Retirement
Investing in property using an SMSF isn’t as simple as it seems
There are plenty of good reasons to invest in property via an SMSF, but it pays to do your homework.
Investing in property using an SMSF isn’t as simple as it seems
There are plenty of good reasons to invest in property via an SMSF, but it pays to do your homework.
Self-managed super funds (SMSFs) got the green light for limited resource borrowing arrangements (LRBAs) back in 2007.
The years since have seen more and more Australians have looked to supercharge their superannuation through assets like property and shares.
Since you can direct how your super is invested with a self-managed super fund, LRBAs allow you to choose to take advantage of Australia’s property market now rather than later.
A senior financial planner at Creation Wealth, Andrew Zbik suggested that LRBAs within Australia’s superannuation system now account for 2.32 per cent of all loans.
If you’re looking to add your retirement fund into that statistic, he said that there are four key things you’ll need to keep in mind.

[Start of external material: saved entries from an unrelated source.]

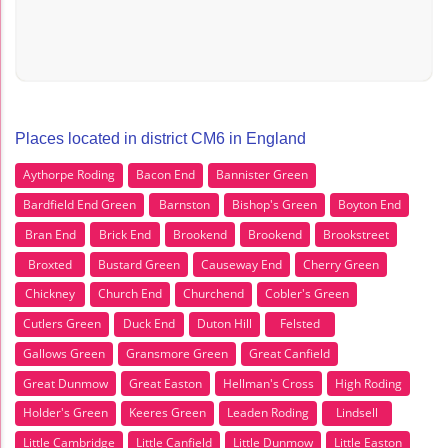
Places located in district CM6 in England
Aythorpe Roding
Bacon End
Bannister Green
Bardfield End Green
Barnston
Bishop's Green
Boyton End
Bran End
Brick End
Brookend
Brookend
Brookstreet
Broxted
Bustard Green
Causeway End
Cherry Green
Chickney
Church End
Churchend
Cobler's Green
Cutlers Green
Duck End
Duton Hill
Felsted
Gallows Green
Gransmore Green
Great Canfield
Great Dunmow
Great Easton
Hellman's Cross
High Roding
Holder's Green
Keeres Green
Leaden Roding
Lindsell
Little Cambridge
Little Canfield
Little Dunmow
Little Easton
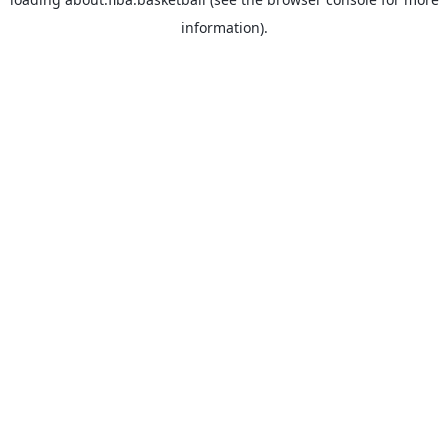
information).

The first is that you’ll need to comply with a ton of regulations and rules around how SMSFs are structured. More than just the minimum $500,000 that ASIC requires to establish an SMSF, the ATO obliges SMSF trustees to keep asset diversification in mind.
Mr Zbik said that the days of starting an SMSF with a balance of $200,000 to buy an investment property as the sole asset of the fund are numbered.
“Such a move is no longer deemed to be in the best interest of the members of the fund, due to a lack of asset diversification and a lack of liquidity,” he explained.
“Most lenders are now requiring a 10 per cent liquidity buffer of cash and/or shares outside of the value of the property.”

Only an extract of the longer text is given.